▶ [Problem to solve]: Every line below that includes "uploads" counts toward the total. Report that total alone.

▶ [Data for this exercise]:
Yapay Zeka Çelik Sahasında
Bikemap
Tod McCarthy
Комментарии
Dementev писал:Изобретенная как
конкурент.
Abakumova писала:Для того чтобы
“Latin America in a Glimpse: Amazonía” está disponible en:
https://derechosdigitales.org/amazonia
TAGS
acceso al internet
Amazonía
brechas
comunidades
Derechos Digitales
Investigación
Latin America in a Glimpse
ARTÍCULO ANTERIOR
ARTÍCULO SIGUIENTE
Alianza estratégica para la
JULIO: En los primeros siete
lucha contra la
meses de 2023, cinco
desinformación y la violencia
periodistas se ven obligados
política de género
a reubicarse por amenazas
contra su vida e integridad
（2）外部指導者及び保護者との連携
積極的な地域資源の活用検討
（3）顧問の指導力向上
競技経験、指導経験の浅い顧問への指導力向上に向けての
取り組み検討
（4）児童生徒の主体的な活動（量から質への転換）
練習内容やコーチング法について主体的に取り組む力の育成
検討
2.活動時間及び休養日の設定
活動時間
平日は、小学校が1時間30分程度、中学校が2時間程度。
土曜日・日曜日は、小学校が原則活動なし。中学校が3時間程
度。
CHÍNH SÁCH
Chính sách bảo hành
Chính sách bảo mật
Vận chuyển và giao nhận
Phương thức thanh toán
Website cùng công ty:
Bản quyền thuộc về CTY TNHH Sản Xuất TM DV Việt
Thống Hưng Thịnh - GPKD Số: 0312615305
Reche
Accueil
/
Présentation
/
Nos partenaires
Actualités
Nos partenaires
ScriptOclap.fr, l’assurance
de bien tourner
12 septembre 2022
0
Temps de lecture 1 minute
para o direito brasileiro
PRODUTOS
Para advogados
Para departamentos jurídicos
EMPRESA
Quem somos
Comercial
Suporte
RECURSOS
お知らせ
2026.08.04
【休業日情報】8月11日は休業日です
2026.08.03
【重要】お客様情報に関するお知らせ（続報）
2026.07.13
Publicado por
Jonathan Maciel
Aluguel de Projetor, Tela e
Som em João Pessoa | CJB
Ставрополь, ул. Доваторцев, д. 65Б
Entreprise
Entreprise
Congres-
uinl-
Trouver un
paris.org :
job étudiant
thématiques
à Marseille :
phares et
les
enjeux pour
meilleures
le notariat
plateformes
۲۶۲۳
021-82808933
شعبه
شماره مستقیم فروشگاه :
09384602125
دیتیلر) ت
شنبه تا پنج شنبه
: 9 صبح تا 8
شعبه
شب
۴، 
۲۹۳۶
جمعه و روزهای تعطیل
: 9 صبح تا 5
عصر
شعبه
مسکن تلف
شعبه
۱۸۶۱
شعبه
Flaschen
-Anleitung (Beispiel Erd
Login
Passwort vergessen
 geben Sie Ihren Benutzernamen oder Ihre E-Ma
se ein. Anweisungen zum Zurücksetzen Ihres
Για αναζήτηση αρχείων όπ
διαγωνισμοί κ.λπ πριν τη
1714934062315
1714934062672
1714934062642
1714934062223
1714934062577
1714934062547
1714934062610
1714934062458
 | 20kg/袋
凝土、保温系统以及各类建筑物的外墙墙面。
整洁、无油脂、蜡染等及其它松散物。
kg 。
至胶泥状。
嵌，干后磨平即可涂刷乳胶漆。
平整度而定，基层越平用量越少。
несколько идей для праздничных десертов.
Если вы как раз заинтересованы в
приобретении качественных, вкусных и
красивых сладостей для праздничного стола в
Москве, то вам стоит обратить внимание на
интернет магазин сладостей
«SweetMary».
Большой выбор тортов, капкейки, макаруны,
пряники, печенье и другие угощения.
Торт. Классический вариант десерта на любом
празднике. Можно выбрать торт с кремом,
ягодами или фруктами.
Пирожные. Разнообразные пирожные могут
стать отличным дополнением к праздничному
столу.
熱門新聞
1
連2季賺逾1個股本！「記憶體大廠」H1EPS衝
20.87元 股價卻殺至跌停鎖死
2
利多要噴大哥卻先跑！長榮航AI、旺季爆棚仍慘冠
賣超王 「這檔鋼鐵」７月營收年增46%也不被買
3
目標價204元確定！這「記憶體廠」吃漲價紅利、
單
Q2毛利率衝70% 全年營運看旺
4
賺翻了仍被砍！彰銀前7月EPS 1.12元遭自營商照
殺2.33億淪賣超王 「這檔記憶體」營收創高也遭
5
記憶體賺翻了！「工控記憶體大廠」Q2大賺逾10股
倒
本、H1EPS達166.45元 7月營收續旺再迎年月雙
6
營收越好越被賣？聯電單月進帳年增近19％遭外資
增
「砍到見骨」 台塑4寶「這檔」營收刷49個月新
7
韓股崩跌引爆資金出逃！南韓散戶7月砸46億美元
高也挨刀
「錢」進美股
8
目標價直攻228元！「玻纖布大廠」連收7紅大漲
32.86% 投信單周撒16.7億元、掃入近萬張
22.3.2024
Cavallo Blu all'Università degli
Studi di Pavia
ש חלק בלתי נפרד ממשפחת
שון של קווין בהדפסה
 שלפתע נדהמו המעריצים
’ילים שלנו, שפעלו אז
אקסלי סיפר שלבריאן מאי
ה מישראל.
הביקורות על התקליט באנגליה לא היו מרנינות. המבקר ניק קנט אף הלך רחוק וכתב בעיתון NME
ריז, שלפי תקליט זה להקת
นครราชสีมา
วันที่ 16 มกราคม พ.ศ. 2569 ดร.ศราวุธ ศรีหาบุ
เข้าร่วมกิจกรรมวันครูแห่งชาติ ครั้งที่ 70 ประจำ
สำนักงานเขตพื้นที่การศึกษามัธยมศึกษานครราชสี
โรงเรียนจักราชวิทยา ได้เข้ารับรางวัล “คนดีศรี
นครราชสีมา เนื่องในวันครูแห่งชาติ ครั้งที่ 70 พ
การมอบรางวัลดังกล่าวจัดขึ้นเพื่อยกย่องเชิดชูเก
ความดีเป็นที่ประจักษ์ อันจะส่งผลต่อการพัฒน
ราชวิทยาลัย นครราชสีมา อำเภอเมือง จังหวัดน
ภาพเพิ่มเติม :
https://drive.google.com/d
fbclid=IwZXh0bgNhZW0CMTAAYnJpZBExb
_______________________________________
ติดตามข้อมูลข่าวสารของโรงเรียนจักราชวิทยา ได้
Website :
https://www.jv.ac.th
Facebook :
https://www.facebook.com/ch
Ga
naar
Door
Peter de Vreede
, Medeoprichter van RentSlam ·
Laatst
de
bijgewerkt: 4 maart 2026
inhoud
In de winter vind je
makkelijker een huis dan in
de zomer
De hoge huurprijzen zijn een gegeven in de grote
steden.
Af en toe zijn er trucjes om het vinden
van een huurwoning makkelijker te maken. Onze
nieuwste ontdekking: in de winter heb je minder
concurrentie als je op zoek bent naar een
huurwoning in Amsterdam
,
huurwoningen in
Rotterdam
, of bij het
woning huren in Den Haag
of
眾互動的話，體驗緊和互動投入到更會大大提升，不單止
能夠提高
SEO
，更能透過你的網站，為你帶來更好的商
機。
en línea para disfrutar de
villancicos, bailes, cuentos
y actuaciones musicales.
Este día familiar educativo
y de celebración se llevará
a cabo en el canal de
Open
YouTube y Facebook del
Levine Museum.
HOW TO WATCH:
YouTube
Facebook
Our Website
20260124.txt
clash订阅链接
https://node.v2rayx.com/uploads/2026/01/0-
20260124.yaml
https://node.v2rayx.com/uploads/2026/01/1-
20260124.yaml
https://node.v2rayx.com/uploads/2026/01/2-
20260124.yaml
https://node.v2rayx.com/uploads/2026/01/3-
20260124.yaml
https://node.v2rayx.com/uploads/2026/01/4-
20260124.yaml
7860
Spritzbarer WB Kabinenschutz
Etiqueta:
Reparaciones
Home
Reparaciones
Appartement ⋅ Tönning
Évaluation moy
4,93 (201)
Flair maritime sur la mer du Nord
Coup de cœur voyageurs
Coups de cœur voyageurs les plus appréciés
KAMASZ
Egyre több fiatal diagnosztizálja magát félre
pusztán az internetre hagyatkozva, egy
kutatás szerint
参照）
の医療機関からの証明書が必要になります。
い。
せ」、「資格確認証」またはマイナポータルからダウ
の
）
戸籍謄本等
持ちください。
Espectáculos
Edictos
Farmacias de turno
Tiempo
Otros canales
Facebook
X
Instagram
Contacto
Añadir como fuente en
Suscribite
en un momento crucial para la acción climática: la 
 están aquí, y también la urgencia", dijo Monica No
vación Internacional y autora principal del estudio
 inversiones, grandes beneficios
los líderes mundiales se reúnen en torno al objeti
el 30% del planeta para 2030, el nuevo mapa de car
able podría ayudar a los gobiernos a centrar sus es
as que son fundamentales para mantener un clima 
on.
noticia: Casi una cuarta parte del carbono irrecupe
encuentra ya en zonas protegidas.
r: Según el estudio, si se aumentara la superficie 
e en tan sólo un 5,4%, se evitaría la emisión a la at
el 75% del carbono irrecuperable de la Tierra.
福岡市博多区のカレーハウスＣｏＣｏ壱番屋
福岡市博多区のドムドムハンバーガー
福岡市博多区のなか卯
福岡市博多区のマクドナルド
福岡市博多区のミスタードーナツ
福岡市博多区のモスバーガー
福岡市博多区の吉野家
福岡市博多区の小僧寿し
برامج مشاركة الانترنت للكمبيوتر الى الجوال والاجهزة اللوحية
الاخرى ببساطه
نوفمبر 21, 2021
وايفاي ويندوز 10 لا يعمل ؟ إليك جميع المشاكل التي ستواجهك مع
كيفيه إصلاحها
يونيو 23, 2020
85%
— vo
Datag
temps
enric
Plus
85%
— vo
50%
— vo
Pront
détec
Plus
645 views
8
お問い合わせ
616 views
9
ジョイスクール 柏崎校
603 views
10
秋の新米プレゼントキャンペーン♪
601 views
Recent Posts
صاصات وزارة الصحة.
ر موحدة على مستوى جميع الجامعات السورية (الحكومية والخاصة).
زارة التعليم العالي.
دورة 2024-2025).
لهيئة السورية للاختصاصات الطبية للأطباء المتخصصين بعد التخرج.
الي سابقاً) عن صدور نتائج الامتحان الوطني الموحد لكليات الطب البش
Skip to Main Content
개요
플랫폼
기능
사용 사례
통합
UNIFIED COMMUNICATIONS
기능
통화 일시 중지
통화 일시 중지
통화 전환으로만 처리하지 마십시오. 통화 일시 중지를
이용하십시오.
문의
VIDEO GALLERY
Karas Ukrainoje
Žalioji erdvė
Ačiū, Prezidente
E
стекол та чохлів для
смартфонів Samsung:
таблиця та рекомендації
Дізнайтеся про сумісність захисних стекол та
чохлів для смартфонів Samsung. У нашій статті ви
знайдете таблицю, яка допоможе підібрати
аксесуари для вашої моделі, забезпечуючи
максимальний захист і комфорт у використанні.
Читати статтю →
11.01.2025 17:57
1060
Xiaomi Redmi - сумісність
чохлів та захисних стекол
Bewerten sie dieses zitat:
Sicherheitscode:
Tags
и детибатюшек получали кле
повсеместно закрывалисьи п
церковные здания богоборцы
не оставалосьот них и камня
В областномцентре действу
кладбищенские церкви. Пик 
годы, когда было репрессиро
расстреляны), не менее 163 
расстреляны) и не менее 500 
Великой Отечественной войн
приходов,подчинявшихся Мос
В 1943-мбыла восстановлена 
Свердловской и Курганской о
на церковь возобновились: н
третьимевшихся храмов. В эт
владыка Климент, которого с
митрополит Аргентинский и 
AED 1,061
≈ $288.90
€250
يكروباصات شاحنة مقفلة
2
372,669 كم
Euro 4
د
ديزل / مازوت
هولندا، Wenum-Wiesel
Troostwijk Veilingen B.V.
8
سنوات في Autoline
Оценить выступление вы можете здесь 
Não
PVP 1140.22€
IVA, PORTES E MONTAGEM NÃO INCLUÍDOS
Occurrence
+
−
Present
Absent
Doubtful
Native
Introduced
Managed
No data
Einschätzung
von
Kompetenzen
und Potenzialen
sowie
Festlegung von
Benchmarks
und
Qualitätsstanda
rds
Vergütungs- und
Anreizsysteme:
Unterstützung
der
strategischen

▶ [Solution to the exercise]: 5